What a temporary beautiful life they lead.
While Dorothy and I planted our spring flowers, we were talking about how short lived the beauty they give us is. We knew that the dozens of plants we planted over the weekend would take root, blossom, grow, spread out a little, give off their beauty for people to enjoy, enhance the beauty and enjoyment of our home, and then wither and die in late fall – all in a matter of months. But the beauty they provided during the time they are alive is well worth the effort of planting them, weeding, watering, and pruning. All the time knowing that they are doomed during the cold weather, and the cycle of planting and withering is to be repeated next year, and the year after that and so on. But this is what you expect.
But this year was different. Usually Dorothy plants with the kids and her mom. I generally like to watch from the deck, iced tea in hand. And it is hard work. There is no one to refill my iced tea so I have to keep getting up from my lounge chair and going inside to refill it myself while my family relaxes and enjoys bonding with each other and bonding with mother earth. But this year we did it alone – Dorothy and I. It was very nice, we talked about what flowers Andrew liked, what flowers Nicole enjoys; and how this summer will be different – so different than any other summer before.
It is just the three of us now. Andrew should have come home a couple of weeks ago. He should have graduated with all of his friends. We should have been proud parents watching him walking down the aisle with that amazing smile that he had on when he graduated high school. Pictures, dinners, hand shakes, and happiness. He should be going to parties and headed off for some well earned vacation with his friends. But none of that is happening. He should have called Dorothy for mother’s day, we should have be happily packing him up to come home to start the next chapter of his life.
But our plant is gone. The plant that we nourished, cared for, loved, and encouraged has been ripped from our hearts and our lives. When we plant annuals, we know they will die, we know they have a short life span – that is what we sign up for when we get them. But when we plant our perennials, we expect them to live, and to blossom and grow year after year – just like our children. And when that does not happen it is devastating.
Last summer, Andrew and i purchased a fire pit and set it up on the deck. As I mentioned in earlier posts Andrew and I had many fires there over this past summer. We talked for hours at night about school, about life, about hockey, about almost everything. It was the most amazing summer I had with my son in a long time. College really turned him into a mensch, and a person who I could talk to so much easier. He knew our time together was limited and he would soon be going back to Boulder, so he opened up much more this past summer. He told me about his school teachers in the Psych department that he respected so much, how they were published and how he read their articles and stories and learned from them – and most of all admired them. He found a goal and purpose in life and he was beaming with excitement to be able to graduate and become a therapist and help other people who had anxiety issues. He was such a different person than who left leave our home three years ago and go to college.
The fire pit is still there, and will always be there. It is known as Andrew’s fire pit. The two chairs Andrew and I sat on last summer are still there, facing each other, almost always empty. I bought several planters and planted different colored Marigolds next to the pit, it is Andrew’s garden. The Marigolds where Andrew’s favorite flower. I never planted flowers before, but I needed to this year, and probably for many years to come. I needed to do something for my son.

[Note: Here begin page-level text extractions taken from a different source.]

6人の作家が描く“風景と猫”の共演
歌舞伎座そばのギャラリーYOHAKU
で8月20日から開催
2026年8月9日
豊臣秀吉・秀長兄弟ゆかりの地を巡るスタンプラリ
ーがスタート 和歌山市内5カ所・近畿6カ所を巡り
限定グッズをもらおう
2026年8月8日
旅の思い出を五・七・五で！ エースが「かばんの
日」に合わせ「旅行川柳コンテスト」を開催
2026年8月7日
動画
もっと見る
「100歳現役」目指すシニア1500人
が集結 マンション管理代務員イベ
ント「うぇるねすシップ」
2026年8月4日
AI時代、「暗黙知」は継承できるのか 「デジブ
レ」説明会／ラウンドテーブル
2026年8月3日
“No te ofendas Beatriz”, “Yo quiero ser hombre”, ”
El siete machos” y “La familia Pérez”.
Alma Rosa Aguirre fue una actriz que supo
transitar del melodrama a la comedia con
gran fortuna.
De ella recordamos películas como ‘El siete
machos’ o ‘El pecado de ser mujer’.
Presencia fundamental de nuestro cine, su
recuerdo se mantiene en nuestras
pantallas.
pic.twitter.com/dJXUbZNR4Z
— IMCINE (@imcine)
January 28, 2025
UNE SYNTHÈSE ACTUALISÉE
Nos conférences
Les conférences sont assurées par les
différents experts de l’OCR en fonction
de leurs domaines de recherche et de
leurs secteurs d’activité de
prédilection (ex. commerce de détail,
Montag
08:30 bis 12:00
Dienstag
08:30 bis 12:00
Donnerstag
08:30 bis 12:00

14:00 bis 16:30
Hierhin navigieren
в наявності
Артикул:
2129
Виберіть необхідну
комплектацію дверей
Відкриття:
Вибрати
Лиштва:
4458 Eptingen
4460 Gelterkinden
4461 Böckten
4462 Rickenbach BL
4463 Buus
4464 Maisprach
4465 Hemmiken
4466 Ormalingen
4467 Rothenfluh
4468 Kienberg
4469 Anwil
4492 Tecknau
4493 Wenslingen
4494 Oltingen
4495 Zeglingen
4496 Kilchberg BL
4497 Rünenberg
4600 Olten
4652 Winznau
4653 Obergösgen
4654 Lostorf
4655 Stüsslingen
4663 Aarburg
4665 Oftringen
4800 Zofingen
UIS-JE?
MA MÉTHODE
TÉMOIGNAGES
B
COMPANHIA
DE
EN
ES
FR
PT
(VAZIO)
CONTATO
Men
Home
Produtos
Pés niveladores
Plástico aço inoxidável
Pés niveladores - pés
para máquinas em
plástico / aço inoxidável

I sit there now, alone, looking at the flowers and the empty chair, recalling what we talked about. It brings a smile to my face knowing how happy he was, and a tear to my eye knowing none of those dreams will ever be fulfilled. How he found his place in life finally, and how he was excited to have such a strong direction in life. I sit and look at the flowers, and I know they will all be dead in a few months. No matter how much I nourish them, no matter how much I care for them and no matter what I do, they will be gone in a few months. It is such a vicious, heart wrenching cycle.